A lot of the discussions about switching sources of electricity focus on costs, specifically whether going renewable will cost more than fossil fuels. But the costs of fossil fuels goes well beyond simply the costs of supplying the fuel. Fossil fuels create costs by harming human health and the environment—these costs aren’t priced into electricity produced.
Instead, they wind up being paid for by society at large—and that’s before pricing in the inevitable costs of climate change.
In fact, in the United States, the rationale for Obama-era climate rules included the idea that the regulations would save money by avoiding these costs. That claim was controversial, however, and the Trump administration’s rollback of these rules also claimed to provide economic benefits.
What’s been lacking is a clear measure of the impact of pollution from fossil fuels. In an attempt to rectify that, Jennifer Burney of the University of California, San Diego, took advantage of a natural experiment that the US has been undertaking: shuttering older coal plants and replacing them with natural gas, which produce far less pollution. Using data from a decade of vanishing coal plants, Burney found that tens of thousands of deaths had been avoided by replacing coal plants. And, as an added bonus, the productivity of nearby farms increased as well.
Tracking the unmeasurable
Burning fossil fuels produces a huge variety of pollutants. There’s carbon dioxide, which alters the climate, and sulfates that form aerosols and lead to acid rain. Ozone can form from some of the other pollutants released, and particulate matter causes additional health risks. Finally, coal contains mercury and other metals that can have a variety of toxic effects. For some of these, we have good estimates of the health effects, and generating facilities are required to track their release of pollutants. But other pollutants aren’t tracked at all, leaving gaps that make it difficult to estimate the contributions of individual power plants.

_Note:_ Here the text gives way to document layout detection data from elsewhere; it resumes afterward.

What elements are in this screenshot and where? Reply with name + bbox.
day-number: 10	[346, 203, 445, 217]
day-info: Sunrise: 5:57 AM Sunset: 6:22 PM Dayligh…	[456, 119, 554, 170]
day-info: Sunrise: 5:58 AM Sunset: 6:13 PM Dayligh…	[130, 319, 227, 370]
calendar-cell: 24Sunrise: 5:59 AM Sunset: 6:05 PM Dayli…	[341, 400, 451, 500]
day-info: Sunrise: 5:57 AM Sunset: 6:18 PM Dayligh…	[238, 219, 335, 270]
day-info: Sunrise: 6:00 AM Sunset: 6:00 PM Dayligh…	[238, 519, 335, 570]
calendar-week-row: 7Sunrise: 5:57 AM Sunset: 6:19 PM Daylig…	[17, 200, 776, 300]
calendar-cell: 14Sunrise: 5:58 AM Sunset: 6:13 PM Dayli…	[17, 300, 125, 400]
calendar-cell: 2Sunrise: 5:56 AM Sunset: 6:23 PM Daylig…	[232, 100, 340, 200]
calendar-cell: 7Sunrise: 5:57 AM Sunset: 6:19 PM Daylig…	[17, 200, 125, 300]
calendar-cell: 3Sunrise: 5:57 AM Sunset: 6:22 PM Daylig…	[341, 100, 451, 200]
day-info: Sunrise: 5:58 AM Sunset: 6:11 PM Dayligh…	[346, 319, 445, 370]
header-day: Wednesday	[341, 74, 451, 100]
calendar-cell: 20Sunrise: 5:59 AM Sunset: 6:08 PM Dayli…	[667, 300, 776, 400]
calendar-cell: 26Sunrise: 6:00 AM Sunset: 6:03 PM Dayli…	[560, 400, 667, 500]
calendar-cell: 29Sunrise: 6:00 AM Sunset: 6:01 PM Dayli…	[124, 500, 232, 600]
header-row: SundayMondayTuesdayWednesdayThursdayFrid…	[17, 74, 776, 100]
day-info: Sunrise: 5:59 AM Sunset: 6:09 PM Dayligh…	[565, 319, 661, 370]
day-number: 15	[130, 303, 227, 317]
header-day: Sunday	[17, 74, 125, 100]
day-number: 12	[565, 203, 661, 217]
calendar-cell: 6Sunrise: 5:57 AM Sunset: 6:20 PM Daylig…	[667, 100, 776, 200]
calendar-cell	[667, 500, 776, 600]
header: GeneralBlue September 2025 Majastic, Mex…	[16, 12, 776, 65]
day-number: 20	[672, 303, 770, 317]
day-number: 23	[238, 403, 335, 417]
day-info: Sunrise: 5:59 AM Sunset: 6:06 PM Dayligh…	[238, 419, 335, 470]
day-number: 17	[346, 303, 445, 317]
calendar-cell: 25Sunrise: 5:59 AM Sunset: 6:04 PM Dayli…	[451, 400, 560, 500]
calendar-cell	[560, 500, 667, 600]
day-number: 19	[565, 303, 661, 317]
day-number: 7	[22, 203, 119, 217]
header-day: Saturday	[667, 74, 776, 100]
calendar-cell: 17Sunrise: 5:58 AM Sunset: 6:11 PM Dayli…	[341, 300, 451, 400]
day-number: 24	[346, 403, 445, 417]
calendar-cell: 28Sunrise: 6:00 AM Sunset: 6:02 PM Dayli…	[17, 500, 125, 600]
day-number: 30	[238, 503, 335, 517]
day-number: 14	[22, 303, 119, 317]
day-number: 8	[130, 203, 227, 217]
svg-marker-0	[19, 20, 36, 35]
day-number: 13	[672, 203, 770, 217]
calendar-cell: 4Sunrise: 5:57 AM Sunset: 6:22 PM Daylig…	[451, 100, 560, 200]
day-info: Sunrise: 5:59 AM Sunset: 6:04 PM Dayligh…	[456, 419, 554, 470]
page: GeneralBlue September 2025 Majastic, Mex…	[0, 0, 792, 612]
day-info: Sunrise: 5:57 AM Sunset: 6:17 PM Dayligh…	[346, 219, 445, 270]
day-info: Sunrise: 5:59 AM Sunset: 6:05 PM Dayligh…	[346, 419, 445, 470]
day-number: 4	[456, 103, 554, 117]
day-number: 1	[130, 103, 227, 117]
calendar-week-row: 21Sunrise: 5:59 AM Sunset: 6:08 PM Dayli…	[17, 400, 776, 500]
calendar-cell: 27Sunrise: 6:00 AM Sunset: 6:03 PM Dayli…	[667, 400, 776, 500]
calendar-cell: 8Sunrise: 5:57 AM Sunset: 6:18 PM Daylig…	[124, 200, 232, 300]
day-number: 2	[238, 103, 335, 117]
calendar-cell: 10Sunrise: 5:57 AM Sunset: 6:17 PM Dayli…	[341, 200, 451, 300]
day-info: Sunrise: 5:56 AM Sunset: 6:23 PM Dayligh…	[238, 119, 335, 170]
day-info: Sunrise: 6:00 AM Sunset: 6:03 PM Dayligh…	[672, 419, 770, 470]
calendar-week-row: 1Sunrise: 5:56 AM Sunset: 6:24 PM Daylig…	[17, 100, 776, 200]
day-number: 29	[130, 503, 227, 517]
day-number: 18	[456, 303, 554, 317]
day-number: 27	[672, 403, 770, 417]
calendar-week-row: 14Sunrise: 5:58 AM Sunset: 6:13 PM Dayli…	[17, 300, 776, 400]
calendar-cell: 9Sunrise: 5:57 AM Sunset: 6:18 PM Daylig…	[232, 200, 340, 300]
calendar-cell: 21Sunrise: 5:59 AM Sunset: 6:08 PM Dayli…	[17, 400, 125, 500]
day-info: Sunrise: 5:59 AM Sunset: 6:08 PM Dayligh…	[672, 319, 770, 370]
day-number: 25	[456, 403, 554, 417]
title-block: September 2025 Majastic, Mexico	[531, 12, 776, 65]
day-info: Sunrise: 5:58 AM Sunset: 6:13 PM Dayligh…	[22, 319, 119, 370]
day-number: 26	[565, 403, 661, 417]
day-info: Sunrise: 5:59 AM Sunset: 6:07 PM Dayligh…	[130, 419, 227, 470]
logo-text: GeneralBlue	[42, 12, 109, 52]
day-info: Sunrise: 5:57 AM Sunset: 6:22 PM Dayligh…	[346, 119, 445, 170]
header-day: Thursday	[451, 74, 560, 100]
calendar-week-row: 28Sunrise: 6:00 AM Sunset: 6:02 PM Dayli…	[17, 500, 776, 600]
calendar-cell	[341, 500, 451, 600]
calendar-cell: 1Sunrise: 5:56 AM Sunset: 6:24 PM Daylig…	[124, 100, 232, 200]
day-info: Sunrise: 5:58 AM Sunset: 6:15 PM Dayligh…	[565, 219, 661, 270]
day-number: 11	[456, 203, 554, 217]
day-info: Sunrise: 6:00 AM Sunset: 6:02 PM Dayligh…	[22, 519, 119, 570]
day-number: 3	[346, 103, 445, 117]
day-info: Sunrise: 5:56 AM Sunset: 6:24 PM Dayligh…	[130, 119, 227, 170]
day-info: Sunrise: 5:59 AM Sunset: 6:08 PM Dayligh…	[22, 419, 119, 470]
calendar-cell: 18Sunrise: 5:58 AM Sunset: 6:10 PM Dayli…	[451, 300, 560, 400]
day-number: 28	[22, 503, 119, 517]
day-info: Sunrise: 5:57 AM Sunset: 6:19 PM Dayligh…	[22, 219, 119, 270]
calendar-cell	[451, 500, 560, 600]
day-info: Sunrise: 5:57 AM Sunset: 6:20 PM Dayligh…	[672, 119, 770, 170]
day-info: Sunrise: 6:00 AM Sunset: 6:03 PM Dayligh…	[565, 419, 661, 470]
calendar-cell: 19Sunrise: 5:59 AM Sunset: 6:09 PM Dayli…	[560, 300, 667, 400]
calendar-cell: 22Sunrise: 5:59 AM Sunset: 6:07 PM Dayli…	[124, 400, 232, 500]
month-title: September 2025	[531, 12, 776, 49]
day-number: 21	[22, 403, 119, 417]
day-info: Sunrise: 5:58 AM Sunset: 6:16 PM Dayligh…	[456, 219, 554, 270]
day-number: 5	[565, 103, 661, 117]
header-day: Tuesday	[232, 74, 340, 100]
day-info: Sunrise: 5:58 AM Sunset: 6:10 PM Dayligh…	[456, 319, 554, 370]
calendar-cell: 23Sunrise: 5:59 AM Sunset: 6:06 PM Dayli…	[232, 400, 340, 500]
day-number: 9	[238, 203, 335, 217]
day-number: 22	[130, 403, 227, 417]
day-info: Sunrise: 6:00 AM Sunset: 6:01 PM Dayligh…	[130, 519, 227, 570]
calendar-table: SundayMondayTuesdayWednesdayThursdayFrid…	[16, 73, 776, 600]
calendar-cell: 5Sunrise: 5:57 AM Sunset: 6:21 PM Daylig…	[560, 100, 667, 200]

So, rather than figuring out what’s being produced while a plant operates, Burney decided to track what changes when a plant shuts down. The plants’ locations are well documented and could be correlated with data on human health and agricultural productivity that are broken down by county, which provides a sense of the local impacts. Satellite data could also track the presence of materials like aerosols and ozone in the regions affected by plant closures.

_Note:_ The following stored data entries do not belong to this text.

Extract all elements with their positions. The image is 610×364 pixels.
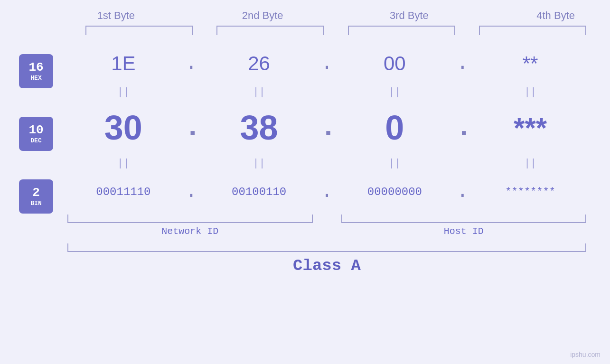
eq2-3: || [334, 158, 456, 169]
badge-bin-label: BIN [30, 200, 41, 207]
bin-value-2: 00100110 [232, 186, 286, 198]
eq1-4: || [469, 86, 591, 98]
bracket-top-1 [85, 26, 193, 35]
dec-value-2: 38 [240, 109, 278, 147]
dec-cell-4: *** [469, 112, 591, 144]
eq1-2: || [198, 86, 320, 98]
bin-cell-2: 00100110 [198, 186, 320, 198]
host-bracket-group: Host ID [337, 215, 591, 237]
host-id-label: Host ID [444, 226, 484, 237]
badge-dec-number: 10 [28, 124, 43, 136]
dec-dot-3: . [455, 112, 469, 144]
bracket-top-4 [479, 26, 586, 35]
bin-value-1: 00011110 [96, 186, 150, 198]
network-bracket [67, 215, 313, 223]
hex-dot-3: . [455, 52, 469, 75]
hex-dot-1: . [184, 52, 198, 75]
bin-row: 00011110 . 00100110 . 00000000 . *******… [63, 173, 591, 211]
header-byte2: 2nd Byte [197, 9, 329, 22]
byte-headers: 1st Byte 2nd Byte 3rd Byte 4th Byte [50, 9, 610, 22]
class-bracket [67, 243, 586, 252]
hex-cell-1: 1E [63, 52, 184, 75]
hex-wildcard: ** [523, 52, 538, 75]
dec-cell-1: 30 [63, 108, 184, 147]
hex-cell-2: 26 [198, 52, 320, 75]
bin-cell-3: 00000000 [334, 186, 456, 198]
network-bracket-group: Network ID [63, 215, 318, 237]
class-label: Class A [63, 257, 591, 275]
rows-container: 1E . 26 . 00 . ** || || [63, 45, 591, 275]
badge-dec: 10 DEC [19, 117, 53, 151]
badge-bin: 2 BIN [19, 179, 53, 214]
badge-hex-number: 16 [28, 61, 43, 74]
header-byte4: 4th Byte [489, 9, 610, 22]
hex-value-3: 00 [384, 52, 406, 75]
equals-row-1: || || || || [63, 83, 591, 102]
dec-cell-2: 38 [198, 108, 320, 147]
bin-dot-1: . [184, 180, 198, 203]
bin-value-3: 00000000 [367, 186, 422, 198]
content-area: 16 HEX 10 DEC 2 BIN 1E . 26 [19, 45, 591, 275]
bin-cell-1: 00011110 [63, 186, 184, 198]
hex-cell-3: 00 [334, 52, 456, 75]
class-section: Class A [63, 243, 591, 275]
hex-cell-4: ** [469, 52, 591, 75]
bottom-brackets-row: Network ID Host ID [63, 215, 591, 237]
dec-value-3: 0 [385, 109, 404, 147]
header-byte1: 1st Byte [50, 9, 182, 22]
header-byte3: 3rd Byte [343, 9, 476, 22]
badge-hex: 16 HEX [19, 54, 53, 88]
host-bracket [341, 215, 587, 223]
hex-value-1: 1E [111, 52, 135, 75]
bracket-top-2 [216, 26, 324, 35]
dec-dot-1: . [184, 112, 198, 144]
hex-value-2: 26 [248, 52, 270, 75]
badge-dec-label: DEC [30, 137, 41, 144]
bin-dot-2: . [320, 180, 334, 203]
dec-value-1: 30 [104, 109, 142, 147]
equals-row-2: || || || || [63, 154, 591, 173]
dec-row: 30 . 38 . 0 . *** [63, 102, 591, 154]
bin-cell-4: ******** [469, 186, 591, 198]
bin-wildcard: ******** [505, 186, 555, 198]
badges-column: 16 HEX 10 DEC 2 BIN [19, 54, 53, 214]
bin-dot-3: . [455, 180, 469, 203]
eq2-1: || [63, 158, 184, 169]
network-id-label: Network ID [161, 226, 218, 237]
eq2-4: || [469, 158, 591, 169]
hex-dot-2: . [320, 52, 334, 75]
bracket-top-3 [348, 26, 455, 35]
dec-cell-3: 0 [334, 108, 456, 147]
watermark: ipshu.com [570, 351, 601, 358]
eq2-2: || [198, 158, 320, 169]
dec-dot-2: . [320, 112, 334, 144]
badge-hex-label: HEX [30, 75, 41, 82]
main-container: 1st Byte 2nd Byte 3rd Byte 4th Byte 16 H… [0, 0, 610, 364]
eq1-3: || [334, 86, 456, 98]
top-brackets [81, 26, 591, 35]
badge-bin-number: 2 [32, 187, 40, 199]
eq1-1: || [63, 86, 184, 98]
dec-wildcard: *** [514, 112, 547, 144]
hex-row: 1E . 26 . 00 . ** [63, 45, 591, 83]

Working with data from the decade 2005-2016, Burney identified when plants (almost entirely coal) shut down and when new ones (both coal and natural gas) came online. She then tracked changes to the measures of human and agricultural well-being from the surrounding area. While there are undoubtedly other factors that influenced these measures in each area, these should largely average out over the hundreds of plants that changed status over this period. It’s also not clear how widespread to expect the effects to be relative to the location of the plant. Burney did both a conservative measure, checking for impacts within 25km of the power plant, and a more expansive one that examined a 200km radius.
One of the interesting things she found was that the opening of new plants wasn’t correlated with any statistically significant changes. She suggests that this is likely the result of the fact that the newer plants adopt the latest pollution-control technology and, therefore, have a lower impact on the surrounding communities. That might indicate that, in the decades to come, we’ll see diminishing returns as coal plants close.
But, for the plants that closed in the decade she examined, the results were dramatic. The decommissioning of coal plants was associated with drops in ozone and aerosols formed by sulfur dioxide and nitrogen dioxide. For the latter two chemicals, the decrease faded as a simple matter of distance from the closed plant. (Ozone dynamics were a bit more complicated.)
Burney found that “These lower aerosol and ozone concentrations conferred near-immediate benefits to health and crop productivity.” All cause mortality in the counties closest to the closed plant dropped by a percent, with the elderly being the largest beneficiaries. All told, the data suggests that about 27,000 premature deaths were avoided between 2005 and 2016. The confidence intervals are wide, ranging from 2,700 to 50,000, but the numbers go up if a wider radius around the plant is used. The effects on crops were even more dramatic. Nearby corn and soybean yields went up by over five percent; wheat yields rose by four percent.
Translating those numbers to apply to the remaining coal plants, Burney found that, even for the conservative 25km estimate, they caused about 330,000 premature deaths and a loss of 10 billion bushels of crops over the decade she studied. For reference, she notes that the crop loss is roughly equivalent to a half-year’s production; it’s also equivalent to five percent of the total US harvests over that decade.
The news isn’t all good when it comes to climate, though. The aerosols produced by these plants reflect sunlight and have a net cooling effect that outweighs the often black particulate matter they also produce. But, as they close, the reflective aerosols they produce rapidly decline, leading to a shift from a net cooling to a net warming, at least locally. Collectively, the closure of hundreds of plants could lead to a localized warming.
As noted above, the results of plants closing may change as the poor economics of coal will eventually start hitting some of the newer plants that have more effective pollution controls. Which implies that the payoffs from closing plants will gradually decline. But Burney also notes that her analysis doesn’t include things like lost productivity and medical costs; it simply looks at mortality. If those costs are considered, then the payoffs from switching away from coal may remain considerable.